§ **ABOUT THIS EXERCISE**
Reproduce word for word the lines between those holding "Akzeptieren (107, 1336)" and "60MnSiCr4 (1.2826) (46, 179)", inclusive, and nothing else from the data below.

§ **Data records**
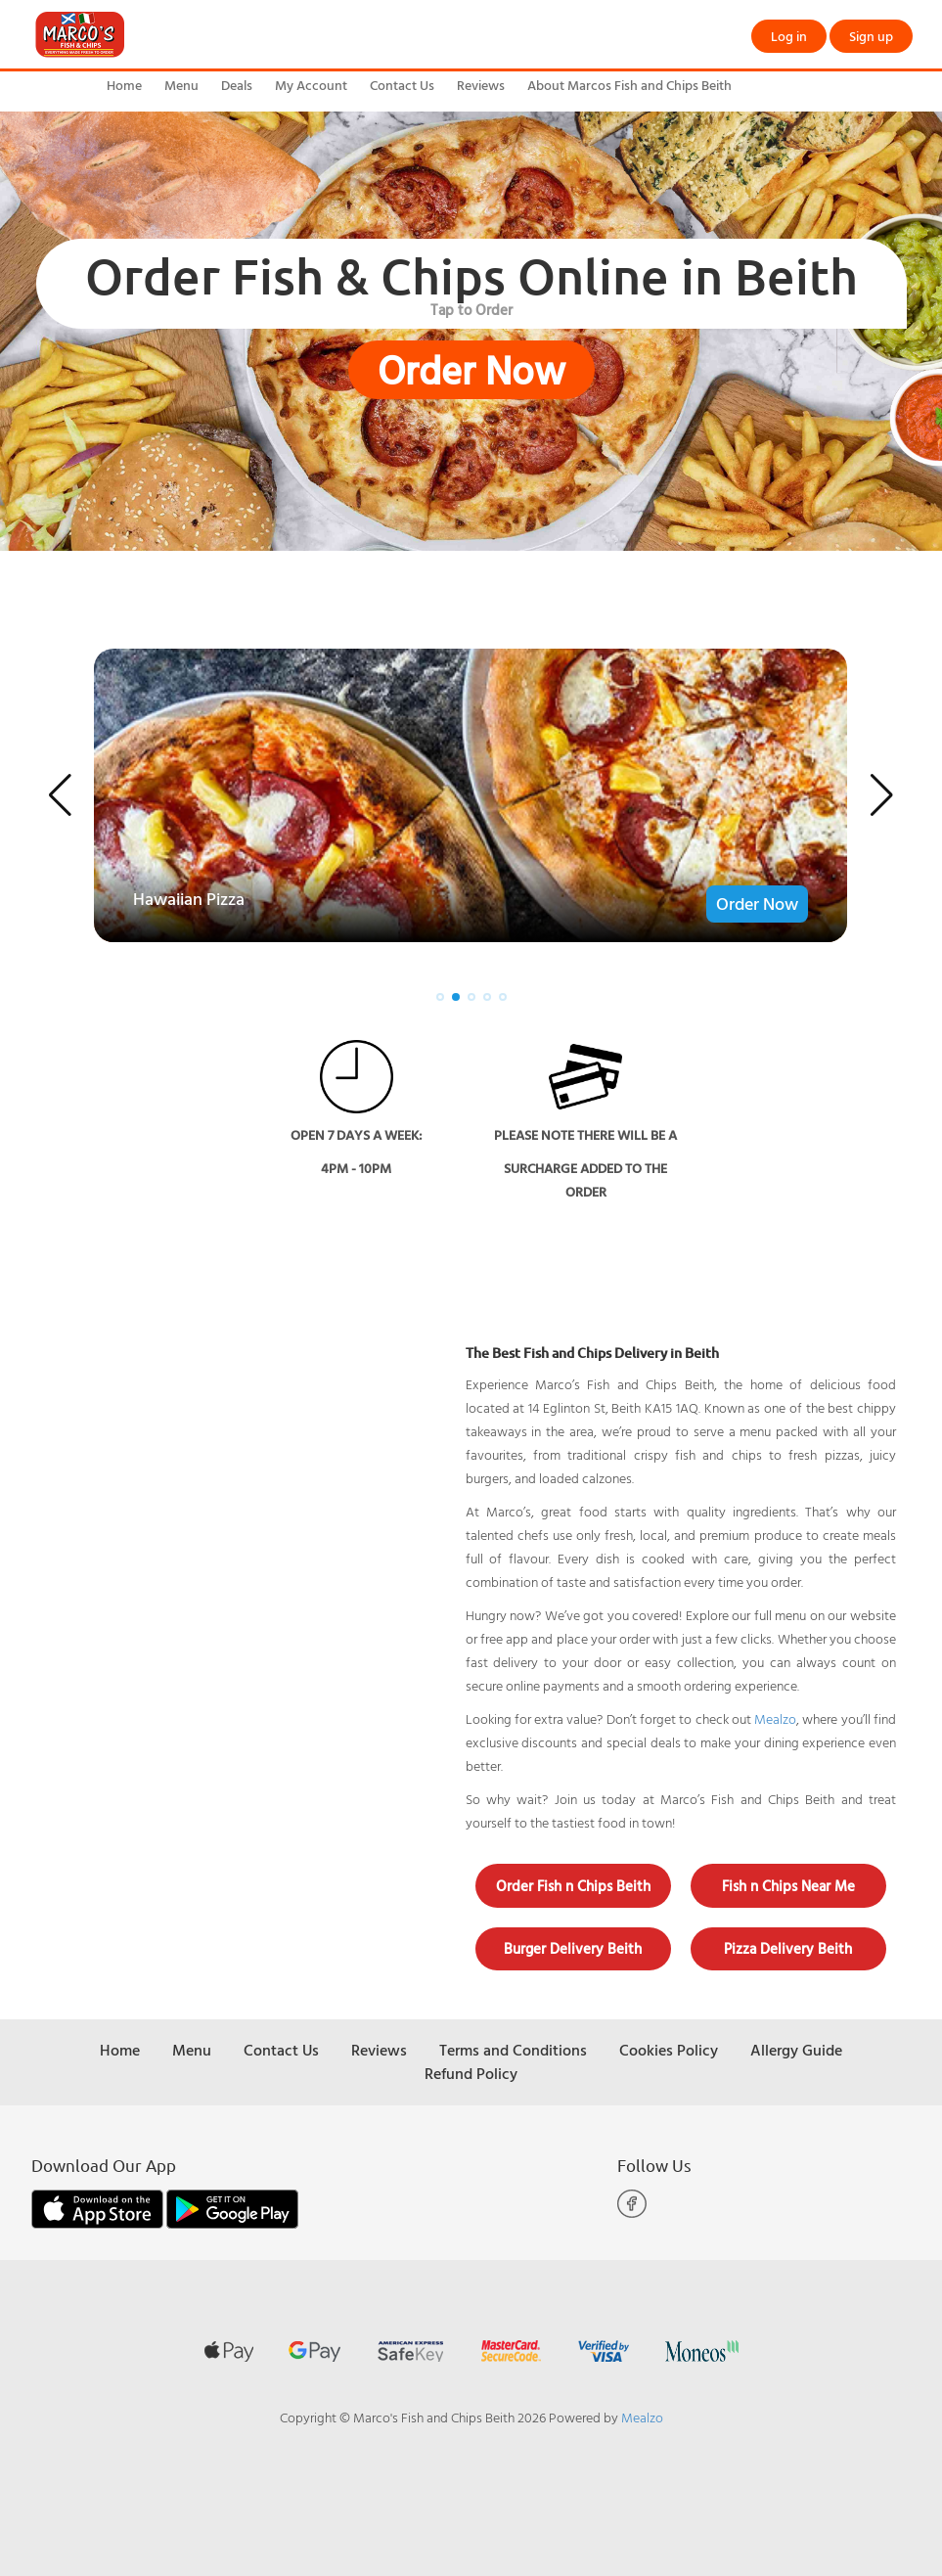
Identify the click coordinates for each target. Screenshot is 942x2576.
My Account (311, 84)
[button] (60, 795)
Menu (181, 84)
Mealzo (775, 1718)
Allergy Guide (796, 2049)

==

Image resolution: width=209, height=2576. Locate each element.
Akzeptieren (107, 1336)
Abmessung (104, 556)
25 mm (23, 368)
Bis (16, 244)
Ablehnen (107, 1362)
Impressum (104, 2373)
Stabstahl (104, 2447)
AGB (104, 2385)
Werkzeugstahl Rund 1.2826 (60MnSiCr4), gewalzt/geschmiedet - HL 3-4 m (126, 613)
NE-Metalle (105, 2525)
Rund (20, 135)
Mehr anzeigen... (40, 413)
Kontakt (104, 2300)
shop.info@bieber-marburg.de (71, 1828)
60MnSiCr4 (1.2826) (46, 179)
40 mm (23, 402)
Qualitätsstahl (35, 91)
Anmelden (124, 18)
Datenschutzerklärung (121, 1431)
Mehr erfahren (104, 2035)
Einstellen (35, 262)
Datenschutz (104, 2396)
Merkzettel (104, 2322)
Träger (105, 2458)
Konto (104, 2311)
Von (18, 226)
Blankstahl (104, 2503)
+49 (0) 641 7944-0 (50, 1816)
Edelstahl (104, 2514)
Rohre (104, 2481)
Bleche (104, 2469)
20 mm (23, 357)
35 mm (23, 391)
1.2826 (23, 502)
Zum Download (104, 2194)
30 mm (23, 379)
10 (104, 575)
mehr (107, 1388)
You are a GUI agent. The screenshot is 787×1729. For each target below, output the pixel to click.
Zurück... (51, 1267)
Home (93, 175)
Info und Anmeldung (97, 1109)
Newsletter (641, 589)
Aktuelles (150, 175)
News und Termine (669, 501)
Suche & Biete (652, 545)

§ **EXERCISE ANSWER**
Akzeptieren (107, 1336)
Abmessung (104, 556)
25 mm (23, 368)
Bis (16, 244)
Ablehnen (107, 1362)
Impressum (104, 2373)
Stabstahl (104, 2447)
AGB (104, 2385)
Werkzeugstahl Rund 1.2826 (60MnSiCr4), gewalzt/geschmiedet - HL 3-4 m (126, 613)
NE-Metalle (105, 2525)
Rund (20, 135)
Mehr anzeigen... (40, 413)
Kontakt (104, 2300)
shop.info@bieber-marburg.de (71, 1828)
60MnSiCr4 (1.2826) (46, 179)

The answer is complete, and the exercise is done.